It has remained one of World War II’s most enduring mysteries, one that resonated decades later after Sept. 11: Who in Washington knew what and when before the Japanese attacked Pearl Harbor on Dec. 7, 1941?

Specifically, who heard or saw a transcript of a Tokyo shortwave radio news broadcast that was interrupted by a prearranged coded weather report? The weather bulletin signaled Japanese diplomats around the world to destroy confidential documents and codes because war with the United States, the Soviet Union or Britain was beginning.

In testimony for government inquiries, witnesses said that the “winds execute” message was intercepted as early as Dec. 4, three days before the attack.

But after analyzing American and foreign intelligence sources and decrypted cables, historians for the National Security Agency concluded in a documentary history released last week that whatever other warnings reached Washington about the attack, the “winds execute” message was not one of them.

A Japanese message intercepted and decoded on Nov. 19, 1941, at an American monitoring station on Bainbridge Island, in Washington State, appeared to lay out the “winds execute” situation.
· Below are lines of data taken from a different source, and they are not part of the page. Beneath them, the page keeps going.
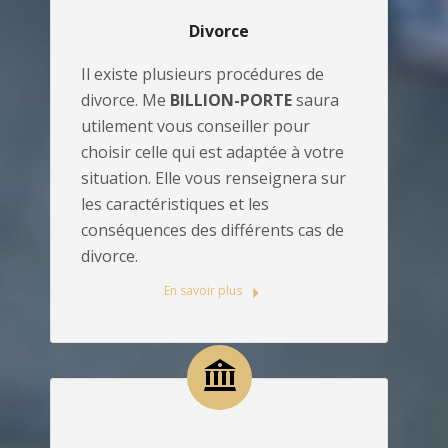
Divorce
Il existe plusieurs procédures de
divorce. Me
BILLION-PORTE
saura
utilement vous conseiller pour
choisir celle qui est adaptée à votre
situation. Elle vous renseignera sur
les caractéristiques et les
conséquences des différents cas de
divorce.
En savoir plus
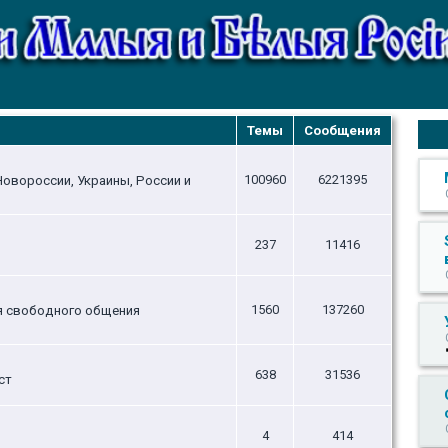
Темы
Сообщения
100960
6221395
овороссии, Украины, России и
237
11416
1560
137260
ля свободного общения
638
31536
ст
4
414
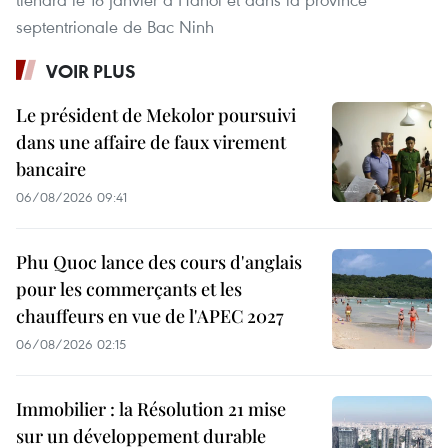
septentrionale de Bac Ninh
VOIR PLUS
Le président de Mekolor poursuivi
dans une affaire de faux virement
bancaire
06/08/2026 09:41
Phu Quoc lance des cours d'anglais
pour les commerçants et les
chauffeurs en vue de l'APEC 2027
06/08/2026 02:15
Immobilier : la Résolution 21 mise
sur un développement durable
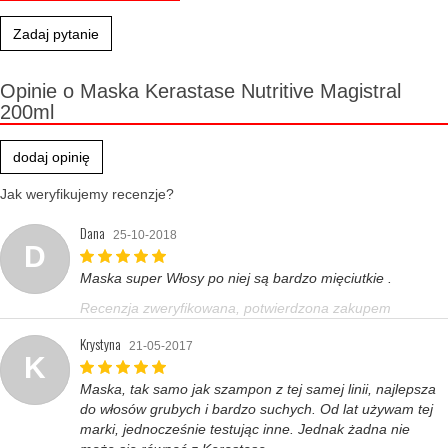
Zadaj pytanie
Opinie o Maska Kerastase Nutritive Magistral
200ml
dodaj opinię
Jak weryfikujemy recenzje?
Dana
25-10-2018
D
Maska super Włosy po niej są bardzo mięciutkie .
Recenzja zweryfikowana, potwierdzona zakupem
Krystyna
21-05-2017
K
Maska, tak samo jak szampon z tej samej linii, najlepsza
do włosów grubych i bardzo suchych. Od lat używam tej
marki, jednocześnie testując inne. Jednak żadna nie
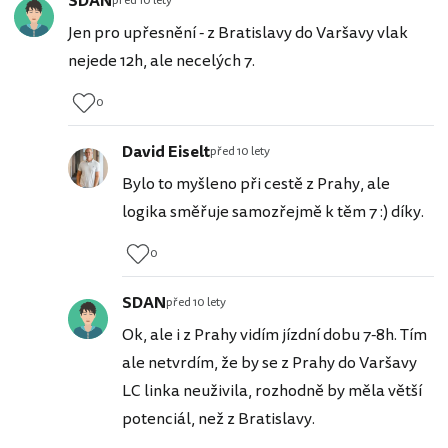
SDAN
před 10 lety
Jen pro upřesnění - z Bratislavy do Varšavy vlak
nejede 12h, ale necelých 7.
0
David Eiselt
před 10 lety
Bylo to myšleno při cestě z Prahy, ale
logika směřuje samozřejmě k těm 7 :) díky.
0
SDAN
před 10 lety
Ok, ale i z Prahy vidím jízdní dobu 7-8h. Tím
ale netvrdím, že by se z Prahy do Varšavy
LC linka neuživila, rozhodně by měla větší
potenciál, než z Bratislavy.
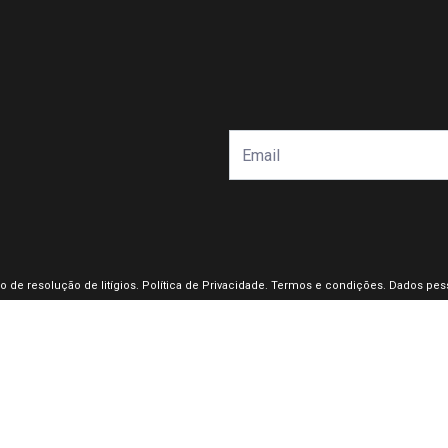
o de resolução de litígios
.
Política de Privacidade.
Termos e condições.
Dados pess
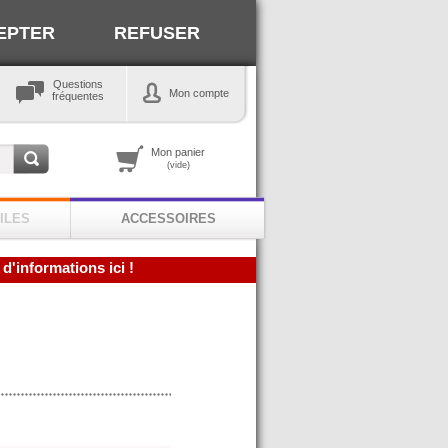
EPTER
REFUSER
Questions
Mon compte
fréquentes
Mon panier
(vide)
ILES
ACCESSOIRES
 d'informations ici !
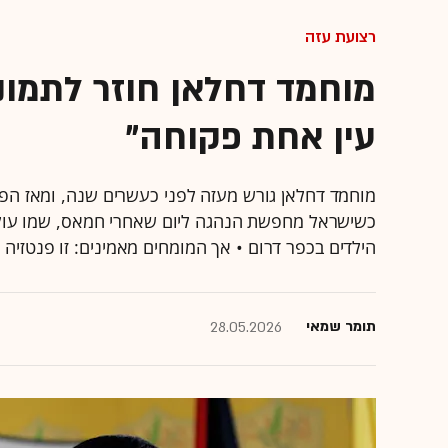
רצועת עזה
מוחמד דחלאן חוזר לתמונ
עין אחת פקוחה"
מוחמד דחלאן גורש מעזה לפני כעשרים שנה, ומאז הפך ל
כשישראל מחפשת הנהגה ליום שאחרי חמאס, שמו עולה 
הילדים בכפר דרום • אך המומחים מאמינים: זו פנטזיה
תומר שמאי
28.05.2026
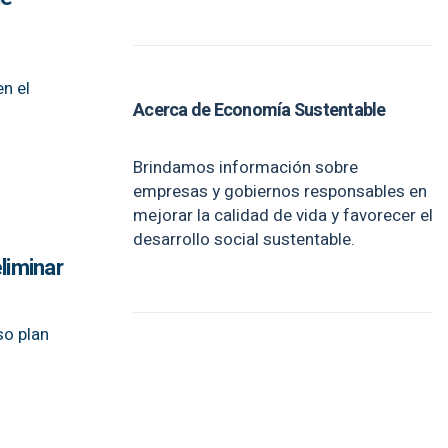
o
n el
Acerca de Economía Sustentable
Brindamos información sobre
empresas y gobiernos responsables en
mejorar la calidad de vida y favorecer el
desarrollo social sustentable.
liminar
so plan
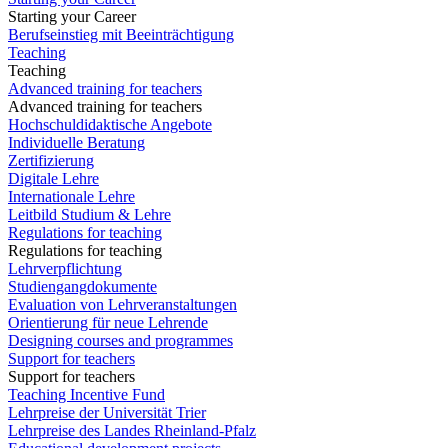
Starting your Career
Berufseinstieg mit Beeinträchtigung
Teaching
Teaching
Advanced training for teachers
Advanced training for teachers
Hochschuldidaktische Angebote
Individuelle Beratung
Zertifizierung
Digitale Lehre
Internationale Lehre
Leitbild Studium & Lehre
Regulations for teaching
Regulations for teaching
Lehrverpflichtung
Studiengangdokumente
Evaluation von Lehrveranstaltungen
Orientierung für neue Lehrende
Designing courses and programmes
Support for teachers
Support for teachers
Teaching Incentive Fund
Lehrpreise der Universität Trier
Lehrpreise des Landes Rheinland-Pfalz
If diplomatic relations were “in danger” with one of three countries, a coded phrase would be repeated as a special weather bulletin twice in the middle and twice at the end of the daily Japanese-language news broadcast.
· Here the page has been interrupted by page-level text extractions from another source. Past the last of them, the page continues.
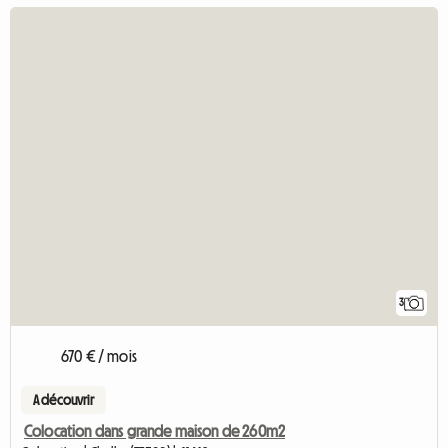
3
670 € / mois
A découvrir
Colocation dans grande maison de 260m2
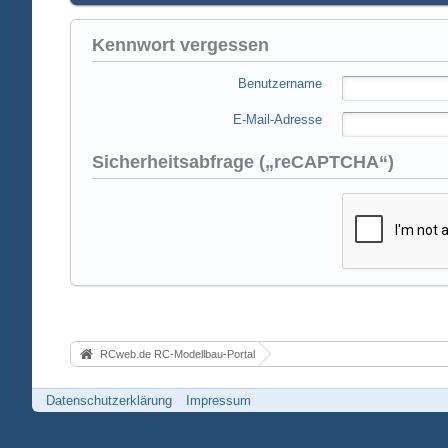
Kennwort vergessen
Benutzername
E-Mail-Adresse
Sicherheitsabfrage („reCAPTCHA“)
RCweb.de RC-Modellbau-Portal
Datenschutzerklärung
Impressum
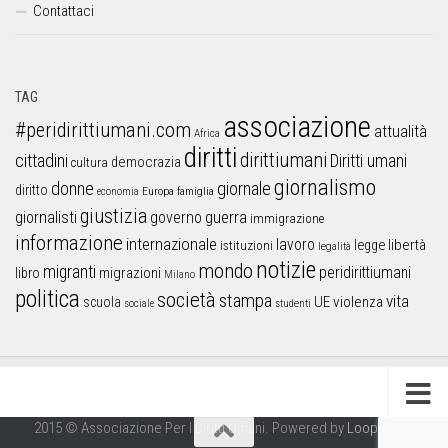
Contattaci
TAG
associazione
#peridirittiumani.com
attualità
Africa
diritti
dirittiumani
cittadini
Diritti umani
democrazia
cultura
giornalismo
donne
giornale
diritto
Europa
famiglia
economia
giustizia
guerra
giornalisti
governo
immigrazione
informazione
internazionale
lavoro
libertà
legge
istituzioni
legalità
notizie
mondo
migranti
peridirittiumani
libro
migrazioni
Milano
politica
società
stampa
vita
UE
violenza
scuola
sociale
studenti
2015 © Associazione Per I Diritti Umani. Powered by
Looproject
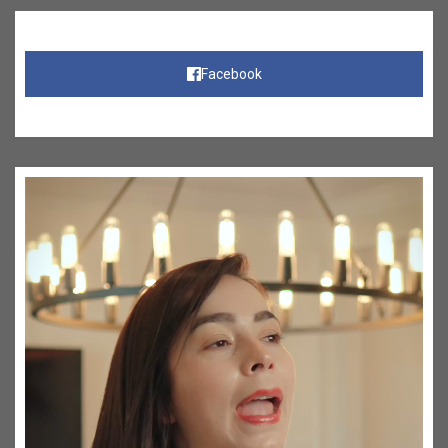
Facebook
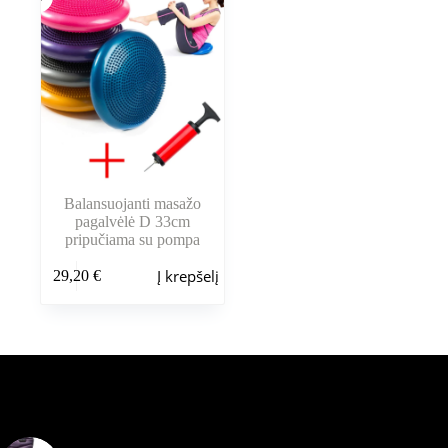
Balansuojanti masažo
pagalvėlė D 33cm
pripučiama su pompa
Į krepšelį
29,20
€
Šiuo metu populiaru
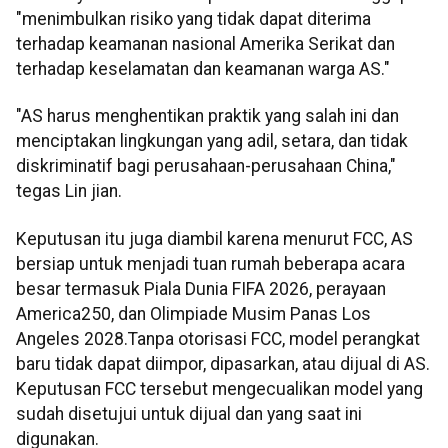
"menimbulkan risiko yang tidak dapat diterima
terhadap keamanan nasional Amerika Serikat dan
terhadap keselamatan dan keamanan warga AS."
"AS harus menghentikan praktik yang salah ini dan
menciptakan lingkungan yang adil, setara, dan tidak
diskriminatif bagi perusahaan-perusahaan China,"
tegas Lin jian.
Keputusan itu juga diambil karena menurut FCC, AS
bersiap untuk menjadi tuan rumah beberapa acara
besar termasuk Piala Dunia FIFA 2026, perayaan
America250, dan Olimpiade Musim Panas Los
Angeles 2028.Tanpa otorisasi FCC, model perangkat
baru tidak dapat diimpor, dipasarkan, atau dijual di AS.
Keputusan FCC tersebut mengecualikan model yang
sudah disetujui untuk dijual dan yang saat ini
digunakan.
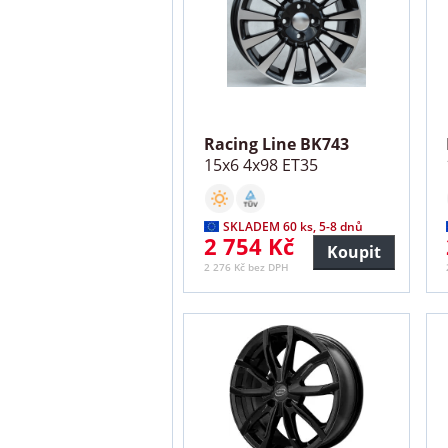
Racing Line BK743
15x6 4x98 ET35
SKLADEM 60 ks, 5-8 dnů
2 754 Kč
Koupit
2 276 Kč bez DPH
“East wind rain” would mean the United States; “north wind cloudy,” the Soviet Union; and “west wind clear,” Britain.

In the history, “West Wind Clear,” published by the agency’s Center for Cryptologic History, the authors, Robert J. Hanyok and the late David Mowry, attribute accounts of the message being broadcast to the flawed or fabricated memory of some witnesses, perhaps to deflect culpability from other officials for the United States’ insufficient readiness for war.